**Problem to solve:**
In the listing below, pick out lines with "include".

**Data extracts:**
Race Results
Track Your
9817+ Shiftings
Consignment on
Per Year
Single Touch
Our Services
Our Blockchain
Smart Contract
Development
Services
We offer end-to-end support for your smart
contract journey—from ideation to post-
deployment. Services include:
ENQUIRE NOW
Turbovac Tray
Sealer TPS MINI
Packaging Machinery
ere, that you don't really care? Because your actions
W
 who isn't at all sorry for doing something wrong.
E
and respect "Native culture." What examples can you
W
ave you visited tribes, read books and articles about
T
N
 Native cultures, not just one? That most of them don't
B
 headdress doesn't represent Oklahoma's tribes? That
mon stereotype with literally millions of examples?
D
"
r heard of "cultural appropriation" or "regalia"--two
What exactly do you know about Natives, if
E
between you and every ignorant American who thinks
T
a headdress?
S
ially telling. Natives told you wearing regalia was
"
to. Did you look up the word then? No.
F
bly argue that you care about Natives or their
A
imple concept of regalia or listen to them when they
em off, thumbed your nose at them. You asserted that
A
...
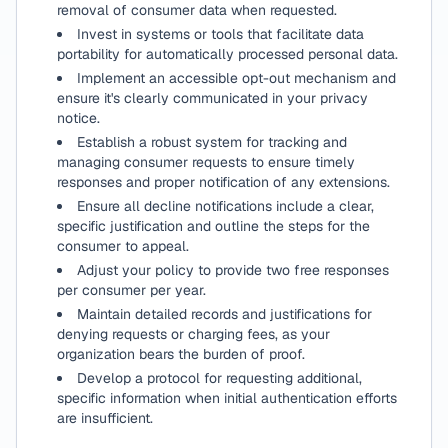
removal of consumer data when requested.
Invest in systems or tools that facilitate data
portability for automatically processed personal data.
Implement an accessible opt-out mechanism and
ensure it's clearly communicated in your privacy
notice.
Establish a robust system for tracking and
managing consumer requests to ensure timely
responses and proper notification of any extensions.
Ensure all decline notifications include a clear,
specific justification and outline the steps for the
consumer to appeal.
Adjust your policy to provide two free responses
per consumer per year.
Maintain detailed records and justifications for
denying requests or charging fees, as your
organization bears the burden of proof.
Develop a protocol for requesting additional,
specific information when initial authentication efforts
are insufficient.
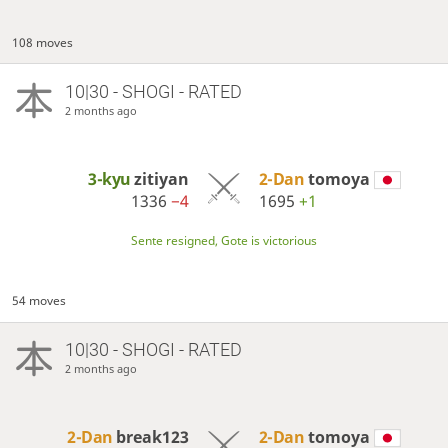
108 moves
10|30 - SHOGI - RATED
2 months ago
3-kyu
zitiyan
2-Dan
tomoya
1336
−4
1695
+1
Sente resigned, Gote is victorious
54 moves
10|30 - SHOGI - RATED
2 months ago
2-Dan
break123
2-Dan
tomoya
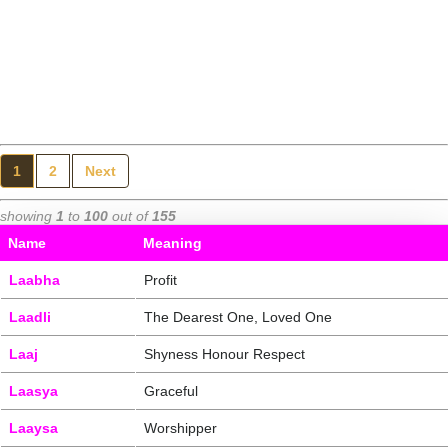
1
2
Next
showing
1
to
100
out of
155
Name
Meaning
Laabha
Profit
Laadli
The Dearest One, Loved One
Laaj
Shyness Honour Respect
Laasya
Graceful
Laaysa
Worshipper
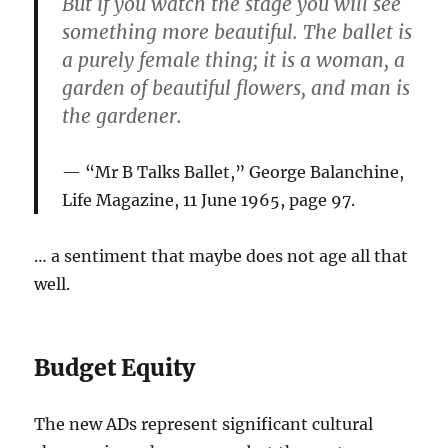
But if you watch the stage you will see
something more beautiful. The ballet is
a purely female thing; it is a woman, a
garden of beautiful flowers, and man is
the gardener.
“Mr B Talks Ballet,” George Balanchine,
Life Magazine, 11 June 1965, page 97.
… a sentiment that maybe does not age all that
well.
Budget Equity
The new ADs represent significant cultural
--
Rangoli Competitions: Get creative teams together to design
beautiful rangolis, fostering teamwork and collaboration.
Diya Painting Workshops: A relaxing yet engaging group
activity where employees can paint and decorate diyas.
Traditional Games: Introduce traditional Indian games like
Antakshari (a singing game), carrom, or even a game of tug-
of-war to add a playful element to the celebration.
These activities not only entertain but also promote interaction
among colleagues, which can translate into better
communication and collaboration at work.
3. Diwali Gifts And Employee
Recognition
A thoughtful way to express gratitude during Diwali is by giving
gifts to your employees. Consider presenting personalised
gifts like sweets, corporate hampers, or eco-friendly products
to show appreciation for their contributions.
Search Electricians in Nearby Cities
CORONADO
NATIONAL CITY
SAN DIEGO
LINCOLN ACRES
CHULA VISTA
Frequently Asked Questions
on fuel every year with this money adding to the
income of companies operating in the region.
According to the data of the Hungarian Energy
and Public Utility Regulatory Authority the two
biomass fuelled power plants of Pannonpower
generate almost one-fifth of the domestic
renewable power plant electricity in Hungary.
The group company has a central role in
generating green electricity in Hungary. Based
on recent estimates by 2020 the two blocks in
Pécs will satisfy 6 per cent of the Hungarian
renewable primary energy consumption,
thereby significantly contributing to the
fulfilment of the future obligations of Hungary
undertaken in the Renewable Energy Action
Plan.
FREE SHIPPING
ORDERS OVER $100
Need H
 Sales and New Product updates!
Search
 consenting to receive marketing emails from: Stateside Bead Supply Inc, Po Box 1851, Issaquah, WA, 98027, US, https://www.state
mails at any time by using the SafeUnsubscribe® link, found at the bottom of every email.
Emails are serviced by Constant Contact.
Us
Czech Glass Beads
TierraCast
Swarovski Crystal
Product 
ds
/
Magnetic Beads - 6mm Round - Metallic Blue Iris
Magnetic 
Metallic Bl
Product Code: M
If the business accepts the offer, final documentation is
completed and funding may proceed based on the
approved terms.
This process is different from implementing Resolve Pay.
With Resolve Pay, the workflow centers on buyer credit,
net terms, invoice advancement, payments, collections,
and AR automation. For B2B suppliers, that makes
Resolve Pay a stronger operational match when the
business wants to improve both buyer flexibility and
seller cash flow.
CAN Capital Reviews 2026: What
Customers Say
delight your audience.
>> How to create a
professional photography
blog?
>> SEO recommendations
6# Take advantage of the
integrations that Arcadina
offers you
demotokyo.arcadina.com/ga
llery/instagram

**Solution:**
deployment. Services include:
Ensure all decline notifications include a clear,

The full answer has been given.